This article was originally posted by Ryan at the original HillRunner.com Blogs.
Here in southeast Wisconsin, we dodged a bullet with this week’s storm. We got snow but not like Minnesota, Illinois and other parts of Wisconsin did or the mid-Atlantic region is expecting. That said, we’ve got our fair share this year. I, for one, appreciate the reprieve this time.
For those of you in the mid-Atlantic who may not be used to running in storms like this, what should you do? Well, the easy answer is to take it inside. Hit the treadmill, find an indoor facility, whatever works. That will surely work and, if available to you, may be the best option for the next day or two.
What if indoors isn’t an option? Well, first think about your safety. When I think safety, I usually say the same thing whether running or driving. I know how to take care of myself. I’m not worried about myself, I’m worried about some idiot out on the roads who is going to hit me. A couple of tons of steel vs. 100-some pounds of flesh and bone is not a fair fight. If you don’t have an outdoor option that you feel is safe from crazy drivers available, think about your safety first, even if that means taking a day or two off.
If you do have a safe place to run, next consider what you need to do for traction. Are you dealing with snow, ice or both? If you’re dealing with just snow, trail running shoes (cross country flats are an option if you’re a minimalist) with good off-road tread should handle the snow well. If you’re dealing with ice, consider something metal on the bottom of your shoe that will cut into the ice and give you some traction is very useful. The screw shoe is a very effective and cost-efficient option. You can also look up YakTrax or other similar slip-on traction tools. At least in Wisconsin, most sporting goods stores or department stores with sporting goods departments have these in stock during the winter months. A final option for the minimalists is to buy a pair of rubber soled cross country spikes. I’ve been using a pair of Saucony Kilkenny spikes the past two winters and they have worked amazingly well. They are also great for snow on top of ice because the spikes work on the ice and the tread is good for the snow.
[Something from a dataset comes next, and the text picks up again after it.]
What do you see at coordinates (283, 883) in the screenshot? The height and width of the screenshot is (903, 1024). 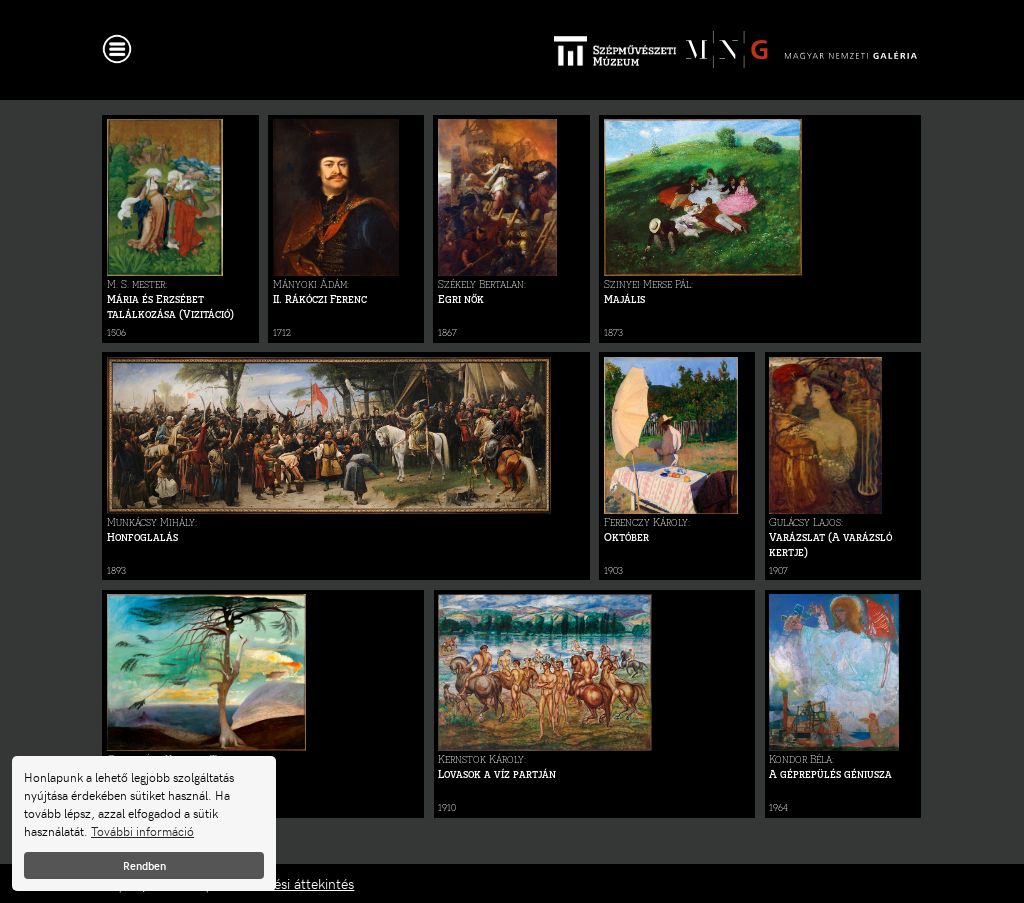 I see `Adatkezelési áttekintés` at bounding box center [283, 883].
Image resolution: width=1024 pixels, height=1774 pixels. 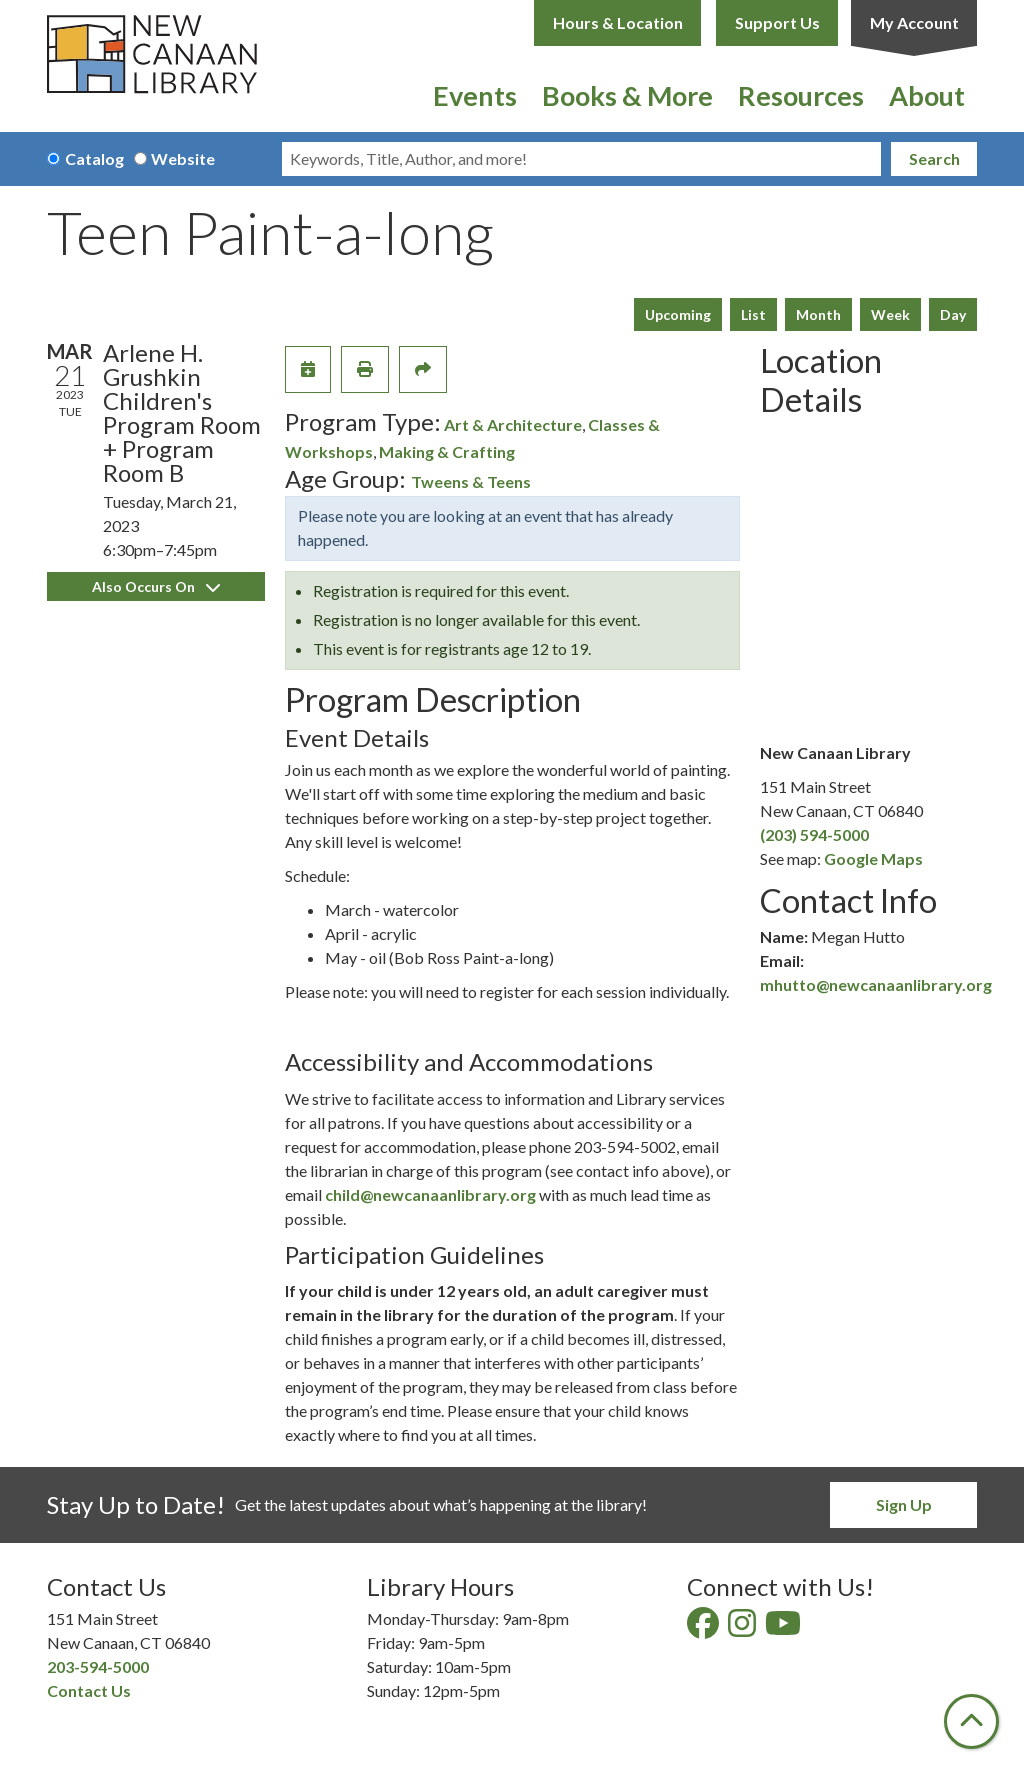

If the snow is falling or blowing when you are heading out for a run, the next thing you need to think about is visibility. If you have lights for visibility while running in the dark, use them. If you don’t, dressing for visibility in a snowstorm is a little different. Dark or very bright colors that will contrast with whiteout conditions are best. Black, red, orange, colors like that.
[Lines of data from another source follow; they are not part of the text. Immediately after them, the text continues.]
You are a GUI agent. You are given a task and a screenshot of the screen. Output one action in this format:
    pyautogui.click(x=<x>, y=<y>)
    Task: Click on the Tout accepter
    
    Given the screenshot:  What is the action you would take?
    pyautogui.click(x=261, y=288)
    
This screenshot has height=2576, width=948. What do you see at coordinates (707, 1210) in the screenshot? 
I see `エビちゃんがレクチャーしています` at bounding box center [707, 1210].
Once you’ve figured out what to wear, all that’s left is figuring out where and how to run. If you have a speed workout planned, forget about it. Plan to be slower and, if necessary, plan to go a little shorter. Just get out and log the miles. As for direction, it’s best if you can start into the wind and return with it. Be careful on turns and avoid dangerous situations, especially anything involving cars. Remember, even if you are acting completely safely, you can’t be assured that the driver in the car going past you is doing the same. Have an escape plan and watch the cars as they pass to make sure you can get out of the way if you see them starting to slide.
Have fun out there! Running through a snow storm or in fresh snow after a storm can be a very fun experience if you take a few precautions and approach it with the right mindset.